Andrew Ng: When I stepped away from leading AI groups at companies like Google and Baidu, I wanted to take AI to other industries, which each have unique challenges that require different solutions. I wanted to do more work in the physical world and manufacturing was especially interesting.

The barriers for manufacturers include economies of scale that don’t exist in the same way as they do for consumer internet companies. Each factory needs its own AI model and the datasets are much smaller. We built LandingLens to empower manufacturers to harness AI even if only smaller datasets are available than at the internet giants.

AIF: Where do you want to take Landing AI?

AN: We are building the MLOps platform for computer vision and we want to be the force that makes computer vision go wide. McKinsey & Company is predicting a possible $13 trillion in value from AI by 2030. Computer vision will be a key slice of the value created. But until now, companies outside the tech sector have not had tools to build and deploy these technologies.

Our beachhead is manufacturing, which is a large market, but beyond that, I see a lot of opportunities to make computer vision better in other industries as well. Within manufacturing, inspection is often the last line of defense for most factories to ensure quality. We want to help tens of thousands of factories improve inspection quality and that in turn will help move a large fraction of the economy forward.
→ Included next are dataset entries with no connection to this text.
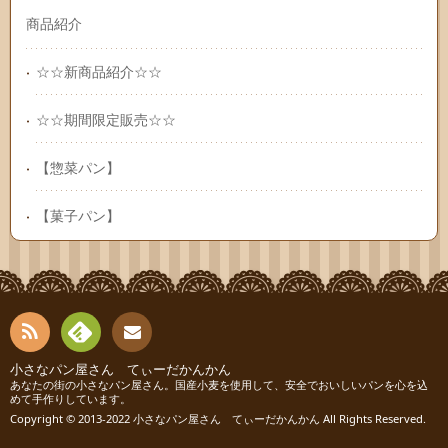
商品紹介
☆☆新商品紹介☆☆
☆☆期間限定販売☆☆
【惣菜パン】
【菓子パン】
RSS
Fee
小さなパン屋さん てぃーだかんかん
連絡
あなたの街の小さなパン屋さん。国産小麦を使用して、安全でおいしいパンを心を込
めて手作りしています。
dly
先
Copyright © 2013-2022
小さなパン屋さん てぃーだかんかん
All Rights Reserved.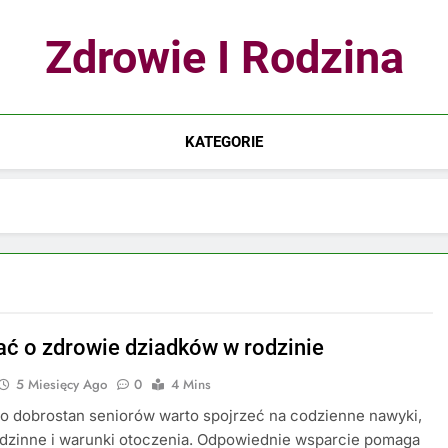
Zdrowie I Rodzina
KATEGORIE
ać o zdrowie dziadków w rodzinie
5 Miesięcy Ago
0
4 Mins
o dobrostan seniorów warto spojrzeć na codzienne nawyki,
odzinne i warunki otoczenia. Odpowiednie wsparcie pomaga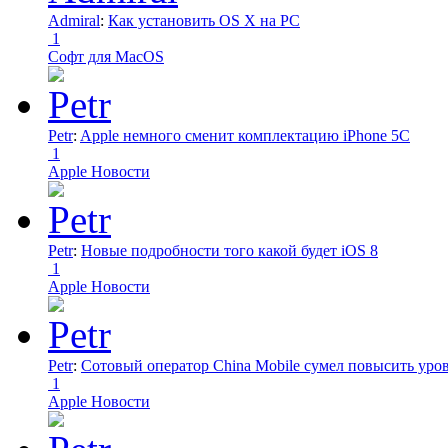
Admiral
:
Как установить OS X на PC
1
Софт для MacOS
Petr
:
Apple немного сменит комплектацию iPhone 5C
1
Apple Новости
Petr
:
Новые подробности того какой будет iOS 8
1
Apple Новости
Petr
:
Сотовый оператор China Mobile сумел повысить уро
1
Apple Новости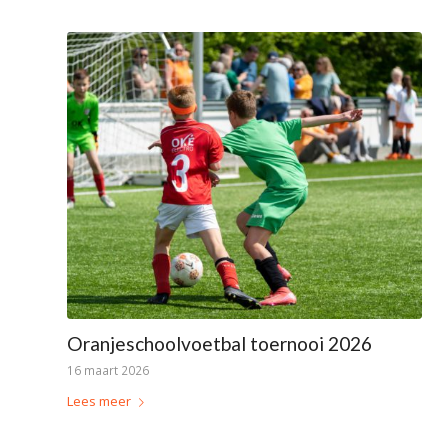
Oranjeschoolvoetbal toernooi 2026
16 maart 2026
Lees meer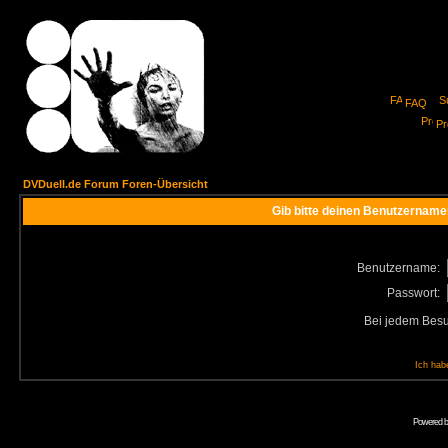
FAQ
Pro
DVDuell.de Forum Foren-Übersicht
Gib bitte deinen Benutzername
Benutzername:
Passwort:
Bei jedem Besu
Ich hab
Powered 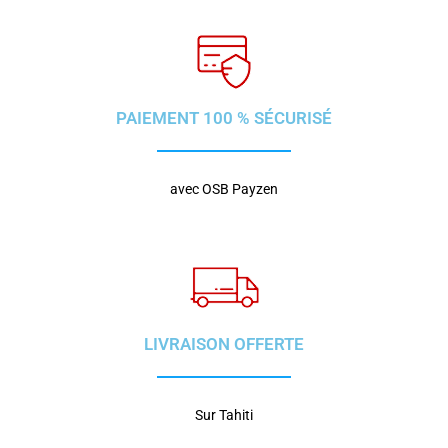
PAIEMENT 100 % SÉCURISÉ
avec OSB Payzen
LIVRAISON OFFERTE
Sur Tahiti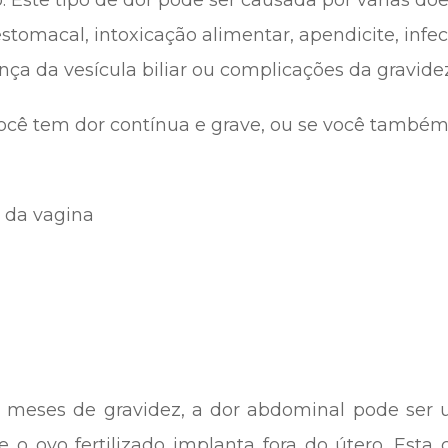
. Este tipo de dor pode ser causada por várias d
stomacal, intoxicação alimentar, apendicite, infec
ença da vesícula biliar ou complicações da gravid
cê tem dor contínua e grave, ou se você também
 da vagina
s meses de gravidez, a dor abdominal pode ser
que o ovo fertilizado implanta fora do útero. Esta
AIF: Was there a “Eureka” moment with the LandingLens solution?

AN: Early in Landing AI, we were doing a lot of custom work for Fortune 100 companies. Working closely with so many different companies in manufacturing helped us understand the heart of what’s making AI so hard to build and deploy. The consumer internet playbook doesn’t work well for other industries, where small datasets and the sheer amount of software needed to bridge proof-of-concept and production are key barriers. Seeing this opportunity, we developed LandingLens.

AIF: What do you do differently than most people?

AN: I am always learning and diving deep in new things. In my spare time, on evenings and weekends, I’m playing with ideas. I’ve been obsessing for a few years now about how to take AI—which has been very successful in the tech sector—to other industries. A lot of those ideas are embodied in how we have been building LandingLens.